Cath Clarke 

Reality Must Be Addressed review – telling the unvarnished truth about friendship

German director Johanna Seggelke chronicles her relationship with free-spirit Sky as they roam South Africa together before fetching up in Berlin
  
  

Disarmingly honest … Reality Must Be Addressed
Disarmingly honest … Reality Must Be Addressed Photograph: PR

It would be easy to sneer at the almost agonising intimacy of this documentary from 26-year-old German film-maker Johanna Seggelke, made as part of her course at the University of Television and Film in Munich and tells the story of her passionate relationship (and possibly romance, it’s left open) with Sky, whom she meets backpacking in South Africa. Running at just 53 minutes, it’s a slight and narrowly focused film; I suspect some will find it too self-absorbed. But there is something so disarmingly honest in how Seggelke opens up her feelings and vulnerabilities, and captures the intoxication of an intense teenage/young adult friendship.

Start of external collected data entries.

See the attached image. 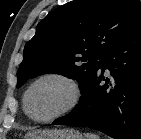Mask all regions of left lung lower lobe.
<instances>
[{
	"instance_id": "obj_1",
	"label": "left lung lower lobe",
	"mask_w": 141,
	"mask_h": 139,
	"mask_svg": "<svg viewBox=\"0 0 141 139\" xmlns=\"http://www.w3.org/2000/svg\"><path fill=\"white\" fill-rule=\"evenodd\" d=\"M100 69H109L112 80ZM53 124L87 126L116 139H141V27L106 53L79 104Z\"/></svg>"
}]
</instances>
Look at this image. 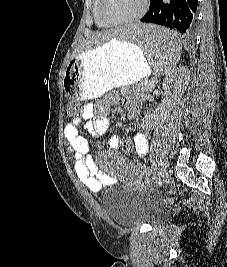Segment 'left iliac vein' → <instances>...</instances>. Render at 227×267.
Listing matches in <instances>:
<instances>
[{
    "mask_svg": "<svg viewBox=\"0 0 227 267\" xmlns=\"http://www.w3.org/2000/svg\"><path fill=\"white\" fill-rule=\"evenodd\" d=\"M168 177V172L165 167H162L157 174L156 180H155V187L158 188L160 187L167 179Z\"/></svg>",
    "mask_w": 227,
    "mask_h": 267,
    "instance_id": "4c4485c4",
    "label": "left iliac vein"
}]
</instances>
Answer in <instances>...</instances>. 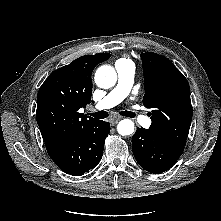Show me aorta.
Returning a JSON list of instances; mask_svg holds the SVG:
<instances>
[{
	"mask_svg": "<svg viewBox=\"0 0 221 221\" xmlns=\"http://www.w3.org/2000/svg\"><path fill=\"white\" fill-rule=\"evenodd\" d=\"M94 79L98 87L108 89L116 84L117 74L112 66L103 65L97 69ZM117 131L122 136L133 134L134 122L130 119L121 120L117 125Z\"/></svg>",
	"mask_w": 221,
	"mask_h": 221,
	"instance_id": "aorta-1",
	"label": "aorta"
}]
</instances>
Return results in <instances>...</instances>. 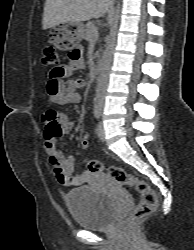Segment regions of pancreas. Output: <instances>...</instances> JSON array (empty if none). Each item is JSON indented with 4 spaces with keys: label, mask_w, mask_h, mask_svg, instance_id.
<instances>
[{
    "label": "pancreas",
    "mask_w": 194,
    "mask_h": 250,
    "mask_svg": "<svg viewBox=\"0 0 194 250\" xmlns=\"http://www.w3.org/2000/svg\"><path fill=\"white\" fill-rule=\"evenodd\" d=\"M95 31H97L95 24L93 22H88L85 26L84 38L86 40L97 39L98 36L97 37L95 36Z\"/></svg>",
    "instance_id": "cf45deb5"
}]
</instances>
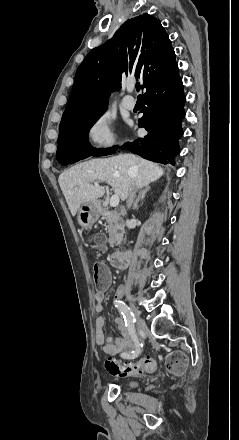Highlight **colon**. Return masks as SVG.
Segmentation results:
<instances>
[{
  "mask_svg": "<svg viewBox=\"0 0 239 440\" xmlns=\"http://www.w3.org/2000/svg\"><path fill=\"white\" fill-rule=\"evenodd\" d=\"M93 240L97 244L103 242L102 235H96ZM93 280L97 288H103L108 282V274L105 265L102 263H95L93 265ZM166 366L169 371L179 374L182 373L186 366V359L183 354L175 352L167 358ZM105 367L110 374L120 377L131 376L135 374L150 373L156 368L154 360L150 358H143L133 362H121L112 358H106Z\"/></svg>",
  "mask_w": 239,
  "mask_h": 440,
  "instance_id": "5ec220e1",
  "label": "colon"
}]
</instances>
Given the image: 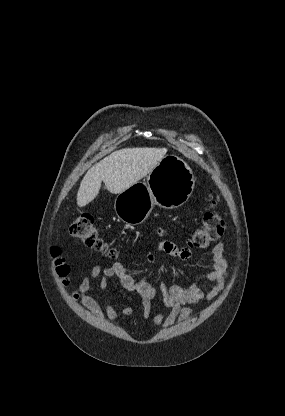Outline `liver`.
Instances as JSON below:
<instances>
[{
    "label": "liver",
    "instance_id": "6515ba94",
    "mask_svg": "<svg viewBox=\"0 0 285 416\" xmlns=\"http://www.w3.org/2000/svg\"><path fill=\"white\" fill-rule=\"evenodd\" d=\"M166 152V148H124L112 152L85 174L78 190L77 206L83 208L95 200L102 182L111 194H121L150 174Z\"/></svg>",
    "mask_w": 285,
    "mask_h": 416
}]
</instances>
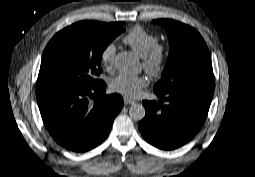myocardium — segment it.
<instances>
[{"label":"myocardium","instance_id":"1","mask_svg":"<svg viewBox=\"0 0 255 177\" xmlns=\"http://www.w3.org/2000/svg\"><path fill=\"white\" fill-rule=\"evenodd\" d=\"M168 54V46L165 43L157 42L143 57L144 71L152 77L160 75L166 67Z\"/></svg>","mask_w":255,"mask_h":177}]
</instances>
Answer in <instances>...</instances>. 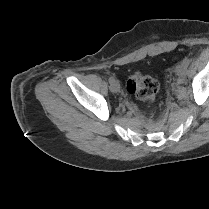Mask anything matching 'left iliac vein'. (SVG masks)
Wrapping results in <instances>:
<instances>
[{
  "mask_svg": "<svg viewBox=\"0 0 209 209\" xmlns=\"http://www.w3.org/2000/svg\"><path fill=\"white\" fill-rule=\"evenodd\" d=\"M186 68L187 67L183 64V62H181L176 66L175 72L179 77H182L184 75ZM179 82H181L180 79H179Z\"/></svg>",
  "mask_w": 209,
  "mask_h": 209,
  "instance_id": "4c4485c4",
  "label": "left iliac vein"
}]
</instances>
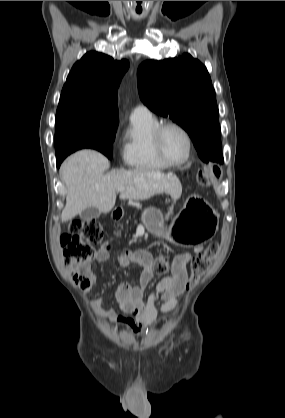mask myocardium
Wrapping results in <instances>:
<instances>
[{
  "mask_svg": "<svg viewBox=\"0 0 285 418\" xmlns=\"http://www.w3.org/2000/svg\"><path fill=\"white\" fill-rule=\"evenodd\" d=\"M168 128L178 129L185 136V139L187 141V154L185 158L180 162L171 161L167 157L163 149L162 135H163V132ZM152 143L160 159L169 166H181V165L186 164L190 160V157L193 151V141H192V137L189 131L184 126L174 121H166V122L160 123L152 135Z\"/></svg>",
  "mask_w": 285,
  "mask_h": 418,
  "instance_id": "obj_1",
  "label": "myocardium"
}]
</instances>
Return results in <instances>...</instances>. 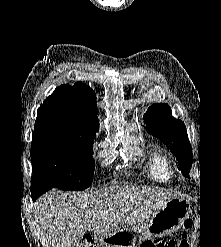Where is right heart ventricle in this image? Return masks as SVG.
I'll return each mask as SVG.
<instances>
[{"mask_svg":"<svg viewBox=\"0 0 221 247\" xmlns=\"http://www.w3.org/2000/svg\"><path fill=\"white\" fill-rule=\"evenodd\" d=\"M146 172L150 178L161 182H167L173 176L169 156L157 146H152L149 150Z\"/></svg>","mask_w":221,"mask_h":247,"instance_id":"1","label":"right heart ventricle"}]
</instances>
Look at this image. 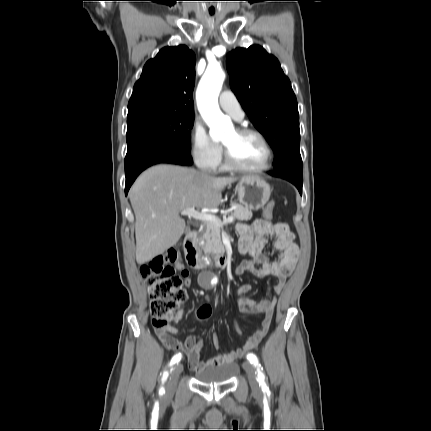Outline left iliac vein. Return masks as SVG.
<instances>
[{
    "label": "left iliac vein",
    "mask_w": 431,
    "mask_h": 431,
    "mask_svg": "<svg viewBox=\"0 0 431 431\" xmlns=\"http://www.w3.org/2000/svg\"><path fill=\"white\" fill-rule=\"evenodd\" d=\"M243 368L247 373L248 380L252 390L254 392H257L259 390V384L257 382V376H256V371L254 369V366L249 361H246L243 363Z\"/></svg>",
    "instance_id": "obj_1"
}]
</instances>
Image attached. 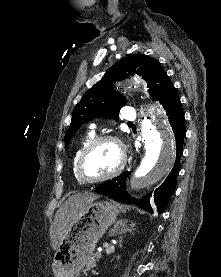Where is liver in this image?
<instances>
[{"label":"liver","mask_w":221,"mask_h":277,"mask_svg":"<svg viewBox=\"0 0 221 277\" xmlns=\"http://www.w3.org/2000/svg\"><path fill=\"white\" fill-rule=\"evenodd\" d=\"M98 198V194L91 192L74 194L58 209L54 217V230L51 235L53 250L58 248L79 213Z\"/></svg>","instance_id":"obj_1"}]
</instances>
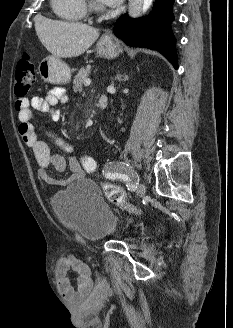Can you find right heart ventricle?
<instances>
[{"label": "right heart ventricle", "mask_w": 233, "mask_h": 328, "mask_svg": "<svg viewBox=\"0 0 233 328\" xmlns=\"http://www.w3.org/2000/svg\"><path fill=\"white\" fill-rule=\"evenodd\" d=\"M52 7L59 17L72 21L83 19L87 13L85 0H52Z\"/></svg>", "instance_id": "e07e8e85"}]
</instances>
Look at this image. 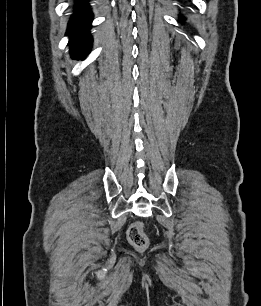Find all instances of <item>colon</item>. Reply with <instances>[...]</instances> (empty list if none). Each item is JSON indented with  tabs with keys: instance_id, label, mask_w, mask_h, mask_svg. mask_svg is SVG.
Returning <instances> with one entry per match:
<instances>
[{
	"instance_id": "1",
	"label": "colon",
	"mask_w": 261,
	"mask_h": 306,
	"mask_svg": "<svg viewBox=\"0 0 261 306\" xmlns=\"http://www.w3.org/2000/svg\"><path fill=\"white\" fill-rule=\"evenodd\" d=\"M128 240L138 250H143L148 245V238L145 234L143 224L133 223L128 229Z\"/></svg>"
}]
</instances>
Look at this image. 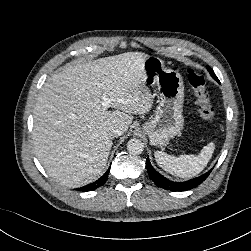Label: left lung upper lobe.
Returning a JSON list of instances; mask_svg holds the SVG:
<instances>
[{"mask_svg": "<svg viewBox=\"0 0 251 251\" xmlns=\"http://www.w3.org/2000/svg\"><path fill=\"white\" fill-rule=\"evenodd\" d=\"M207 69L209 71V73L211 74V76L215 79L218 80V78L216 77V75L214 74L213 70L211 69V67L207 66Z\"/></svg>", "mask_w": 251, "mask_h": 251, "instance_id": "5c2ea615", "label": "left lung upper lobe"}]
</instances>
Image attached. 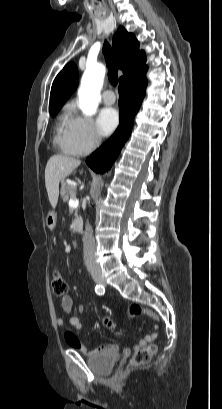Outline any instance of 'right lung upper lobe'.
Listing matches in <instances>:
<instances>
[{
	"mask_svg": "<svg viewBox=\"0 0 222 409\" xmlns=\"http://www.w3.org/2000/svg\"><path fill=\"white\" fill-rule=\"evenodd\" d=\"M113 49L119 68L124 72L120 83L144 74L147 71L144 51H139V42L132 33L120 26L113 36ZM78 85V71L74 63L67 64L55 78L50 94L49 110H60Z\"/></svg>",
	"mask_w": 222,
	"mask_h": 409,
	"instance_id": "right-lung-upper-lobe-1",
	"label": "right lung upper lobe"
}]
</instances>
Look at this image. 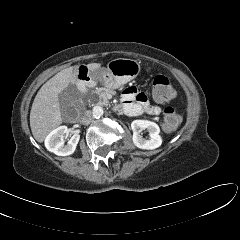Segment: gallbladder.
<instances>
[{
    "instance_id": "gallbladder-1",
    "label": "gallbladder",
    "mask_w": 240,
    "mask_h": 240,
    "mask_svg": "<svg viewBox=\"0 0 240 240\" xmlns=\"http://www.w3.org/2000/svg\"><path fill=\"white\" fill-rule=\"evenodd\" d=\"M79 98V93L73 85H69L59 94V103L63 113L73 108Z\"/></svg>"
}]
</instances>
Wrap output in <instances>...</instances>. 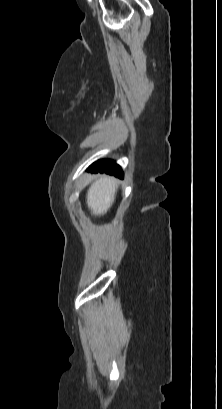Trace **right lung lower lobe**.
Here are the masks:
<instances>
[{"instance_id":"98d812e1","label":"right lung lower lobe","mask_w":222,"mask_h":409,"mask_svg":"<svg viewBox=\"0 0 222 409\" xmlns=\"http://www.w3.org/2000/svg\"><path fill=\"white\" fill-rule=\"evenodd\" d=\"M88 171L96 173L97 172L107 173L110 175H114L116 177L123 178V172L120 166L115 164V162H112L111 160L97 161L88 168Z\"/></svg>"}]
</instances>
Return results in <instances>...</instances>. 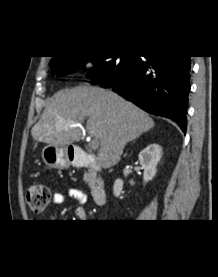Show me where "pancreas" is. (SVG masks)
<instances>
[{
  "label": "pancreas",
  "instance_id": "pancreas-1",
  "mask_svg": "<svg viewBox=\"0 0 218 277\" xmlns=\"http://www.w3.org/2000/svg\"><path fill=\"white\" fill-rule=\"evenodd\" d=\"M84 181H85V182H88V181H89V172H86V173L84 174Z\"/></svg>",
  "mask_w": 218,
  "mask_h": 277
}]
</instances>
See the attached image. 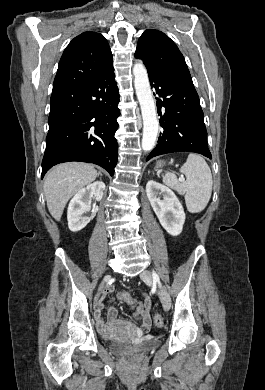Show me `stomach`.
<instances>
[{"label": "stomach", "instance_id": "0dacf381", "mask_svg": "<svg viewBox=\"0 0 265 390\" xmlns=\"http://www.w3.org/2000/svg\"><path fill=\"white\" fill-rule=\"evenodd\" d=\"M163 165H164L163 161H158L157 164H156V167L157 168H161Z\"/></svg>", "mask_w": 265, "mask_h": 390}]
</instances>
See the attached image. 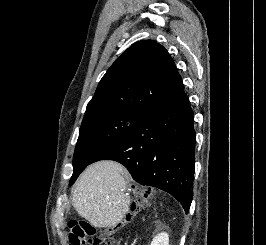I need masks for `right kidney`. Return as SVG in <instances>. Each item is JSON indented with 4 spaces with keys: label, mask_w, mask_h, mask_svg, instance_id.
Segmentation results:
<instances>
[{
    "label": "right kidney",
    "mask_w": 266,
    "mask_h": 245,
    "mask_svg": "<svg viewBox=\"0 0 266 245\" xmlns=\"http://www.w3.org/2000/svg\"><path fill=\"white\" fill-rule=\"evenodd\" d=\"M153 241H154V239H153ZM153 241H152L151 245H153Z\"/></svg>",
    "instance_id": "ca27d5eb"
}]
</instances>
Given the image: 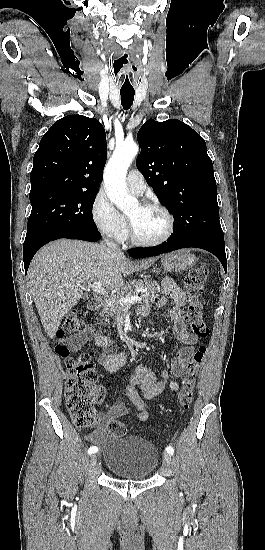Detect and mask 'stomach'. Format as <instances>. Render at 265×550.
Wrapping results in <instances>:
<instances>
[{
  "instance_id": "1",
  "label": "stomach",
  "mask_w": 265,
  "mask_h": 550,
  "mask_svg": "<svg viewBox=\"0 0 265 550\" xmlns=\"http://www.w3.org/2000/svg\"><path fill=\"white\" fill-rule=\"evenodd\" d=\"M196 261V257L185 250L166 254L161 259L162 267L166 272L185 271L193 267Z\"/></svg>"
}]
</instances>
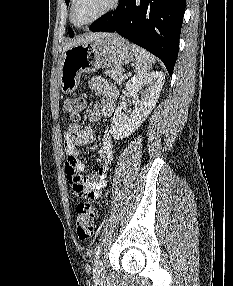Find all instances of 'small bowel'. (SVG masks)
Here are the masks:
<instances>
[{
    "label": "small bowel",
    "instance_id": "small-bowel-1",
    "mask_svg": "<svg viewBox=\"0 0 233 286\" xmlns=\"http://www.w3.org/2000/svg\"><path fill=\"white\" fill-rule=\"evenodd\" d=\"M88 85L89 89L99 96L98 102L89 113V122L92 124L113 114L118 93L112 84L99 77L92 78ZM94 140L95 132L91 125L82 126L79 123H73L68 126L64 134L65 172L72 193L80 198L100 197L106 186V178L113 159V141L105 132L98 151L99 168L90 176L84 175L85 164L80 159L79 147Z\"/></svg>",
    "mask_w": 233,
    "mask_h": 286
}]
</instances>
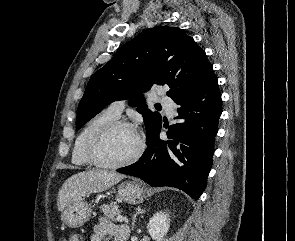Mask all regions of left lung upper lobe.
Segmentation results:
<instances>
[{"mask_svg": "<svg viewBox=\"0 0 295 241\" xmlns=\"http://www.w3.org/2000/svg\"><path fill=\"white\" fill-rule=\"evenodd\" d=\"M212 75L204 50L182 29L145 30L91 76L78 106L76 127L81 128L111 102L130 99L129 104L143 115L148 142L162 117L148 109L143 93L154 84H166L170 87L167 96L175 101Z\"/></svg>", "mask_w": 295, "mask_h": 241, "instance_id": "obj_1", "label": "left lung upper lobe"}]
</instances>
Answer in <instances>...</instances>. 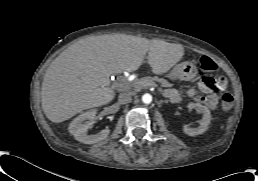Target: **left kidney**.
<instances>
[{
  "mask_svg": "<svg viewBox=\"0 0 258 181\" xmlns=\"http://www.w3.org/2000/svg\"><path fill=\"white\" fill-rule=\"evenodd\" d=\"M188 107L190 109H195L198 112L202 113L203 117L198 127L193 128L188 125H185L183 128V132L189 136H196L199 134H203L208 129L212 119L210 110L206 106L202 105L201 103H190Z\"/></svg>",
  "mask_w": 258,
  "mask_h": 181,
  "instance_id": "left-kidney-1",
  "label": "left kidney"
}]
</instances>
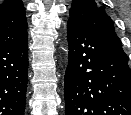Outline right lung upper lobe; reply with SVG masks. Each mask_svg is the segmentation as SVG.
<instances>
[{
    "label": "right lung upper lobe",
    "instance_id": "obj_1",
    "mask_svg": "<svg viewBox=\"0 0 131 115\" xmlns=\"http://www.w3.org/2000/svg\"><path fill=\"white\" fill-rule=\"evenodd\" d=\"M26 35L27 22L22 1H4L0 5V48L18 43Z\"/></svg>",
    "mask_w": 131,
    "mask_h": 115
}]
</instances>
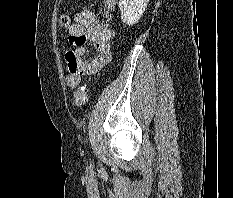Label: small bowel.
Returning <instances> with one entry per match:
<instances>
[{
    "label": "small bowel",
    "mask_w": 233,
    "mask_h": 198,
    "mask_svg": "<svg viewBox=\"0 0 233 198\" xmlns=\"http://www.w3.org/2000/svg\"><path fill=\"white\" fill-rule=\"evenodd\" d=\"M118 0H103V11L100 17L93 12L84 10L75 15L74 23L68 28L69 42L72 46L66 53L74 57L76 70H68L65 81L69 88H75L84 75L97 73L111 58L110 43L114 36L112 30V10ZM94 45L95 53L86 57L84 44Z\"/></svg>",
    "instance_id": "1"
}]
</instances>
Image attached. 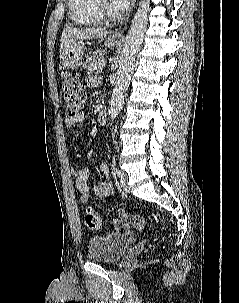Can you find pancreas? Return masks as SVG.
Segmentation results:
<instances>
[{"label": "pancreas", "mask_w": 239, "mask_h": 303, "mask_svg": "<svg viewBox=\"0 0 239 303\" xmlns=\"http://www.w3.org/2000/svg\"><path fill=\"white\" fill-rule=\"evenodd\" d=\"M104 52L102 50L95 51L86 61L84 62V68L90 73H98L102 70L99 63L104 60Z\"/></svg>", "instance_id": "1"}]
</instances>
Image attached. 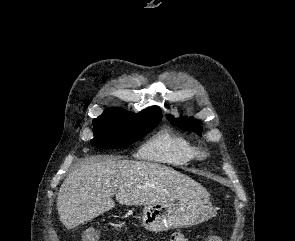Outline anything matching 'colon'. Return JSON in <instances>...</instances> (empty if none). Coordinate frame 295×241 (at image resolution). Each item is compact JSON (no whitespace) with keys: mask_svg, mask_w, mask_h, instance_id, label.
Listing matches in <instances>:
<instances>
[{"mask_svg":"<svg viewBox=\"0 0 295 241\" xmlns=\"http://www.w3.org/2000/svg\"><path fill=\"white\" fill-rule=\"evenodd\" d=\"M84 241H98V232L95 229H89L84 235ZM171 241H187L183 235L176 233L171 237ZM208 241H223L222 238L214 236L208 239Z\"/></svg>","mask_w":295,"mask_h":241,"instance_id":"1","label":"colon"}]
</instances>
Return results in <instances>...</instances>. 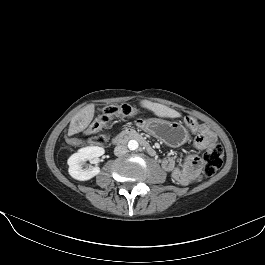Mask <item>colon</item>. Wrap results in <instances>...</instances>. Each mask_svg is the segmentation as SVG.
<instances>
[{"label": "colon", "instance_id": "1", "mask_svg": "<svg viewBox=\"0 0 265 265\" xmlns=\"http://www.w3.org/2000/svg\"><path fill=\"white\" fill-rule=\"evenodd\" d=\"M140 111L129 105L122 104L118 106H107L99 111L95 119L86 129V133L90 135L89 142L93 145L103 146L107 143V136L100 131L107 127L116 117H133L137 116ZM187 126L193 130H201L202 124L197 122L193 117L185 118ZM224 152L220 145H211L206 148L203 154V172L206 176H213L222 167Z\"/></svg>", "mask_w": 265, "mask_h": 265}]
</instances>
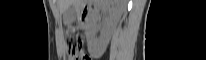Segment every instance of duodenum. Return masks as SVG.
Returning <instances> with one entry per match:
<instances>
[{
	"label": "duodenum",
	"mask_w": 206,
	"mask_h": 60,
	"mask_svg": "<svg viewBox=\"0 0 206 60\" xmlns=\"http://www.w3.org/2000/svg\"><path fill=\"white\" fill-rule=\"evenodd\" d=\"M91 6L88 3H83L80 6V20L82 23L87 21V18L90 14Z\"/></svg>",
	"instance_id": "410a0bca"
}]
</instances>
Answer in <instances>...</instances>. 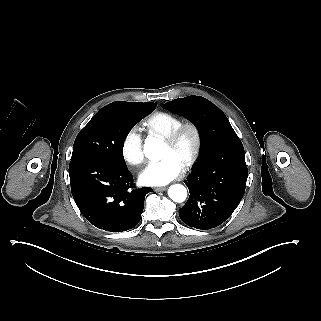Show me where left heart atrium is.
Instances as JSON below:
<instances>
[{"instance_id": "obj_1", "label": "left heart atrium", "mask_w": 321, "mask_h": 321, "mask_svg": "<svg viewBox=\"0 0 321 321\" xmlns=\"http://www.w3.org/2000/svg\"><path fill=\"white\" fill-rule=\"evenodd\" d=\"M184 173V166L179 159L170 154L163 159L147 164L139 175V180L147 186H163L179 178Z\"/></svg>"}]
</instances>
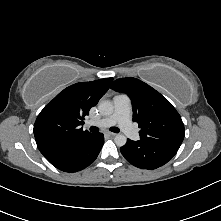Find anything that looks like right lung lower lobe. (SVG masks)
<instances>
[{
	"instance_id": "right-lung-lower-lobe-1",
	"label": "right lung lower lobe",
	"mask_w": 221,
	"mask_h": 221,
	"mask_svg": "<svg viewBox=\"0 0 221 221\" xmlns=\"http://www.w3.org/2000/svg\"><path fill=\"white\" fill-rule=\"evenodd\" d=\"M104 143L102 133L84 136L66 145L52 161L53 166L64 172H77L89 166L97 158Z\"/></svg>"
}]
</instances>
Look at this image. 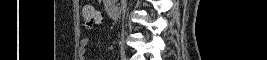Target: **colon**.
<instances>
[{"label":"colon","instance_id":"5ec220e1","mask_svg":"<svg viewBox=\"0 0 267 60\" xmlns=\"http://www.w3.org/2000/svg\"><path fill=\"white\" fill-rule=\"evenodd\" d=\"M83 26L86 30H92L101 23L102 13L94 6H86L82 12Z\"/></svg>","mask_w":267,"mask_h":60}]
</instances>
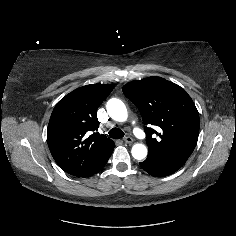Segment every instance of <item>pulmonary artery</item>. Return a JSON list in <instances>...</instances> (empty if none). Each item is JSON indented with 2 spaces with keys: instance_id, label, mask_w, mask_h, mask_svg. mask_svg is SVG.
Instances as JSON below:
<instances>
[{
  "instance_id": "pulmonary-artery-1",
  "label": "pulmonary artery",
  "mask_w": 236,
  "mask_h": 236,
  "mask_svg": "<svg viewBox=\"0 0 236 236\" xmlns=\"http://www.w3.org/2000/svg\"><path fill=\"white\" fill-rule=\"evenodd\" d=\"M137 131V135H138V137L140 138V139H145L146 137H145V134L143 133V132H141V131H139V130H136Z\"/></svg>"
}]
</instances>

The year is 2016; Seggelke is 19. Feeling lost, she’s travelling around South Africa when she spots Sky in a bar. “I thought you were the coolest girl I’d ever seen,” she explains on the voiceover. Sky, who grew up between South Africa and the US, has dropped out to smoke weed and go backpacking. Seggelke is intoxicated by Sky’s rootlessness: the way she lives in a squall of chaos and pennilessness, constantly losing important things like her driving licence. For her part, Sky says that she wants to be more solid and grounded like Seggelke: “It’s that German mentality.”

We watch the two of them driving around South Africa smoking spliff, wrapped up in each other, the camera pushing unsettlingly close to Sky in the bath or in the car. Then, skipping ahead, Sky shows up in Germany a year or so later. The relationship continues for a while. But as the title suggests, in the cold light of reality, the intensity of their relationship can’t last. You could ask what the point is. Is there anything exceptional about this story? But to me it felt almost Withnail-ish, asking thoughtful questions about the meaning of friendship and time passing, through millennial eyes.

• Reality Must Be Addressed is released on 6 January on True Story.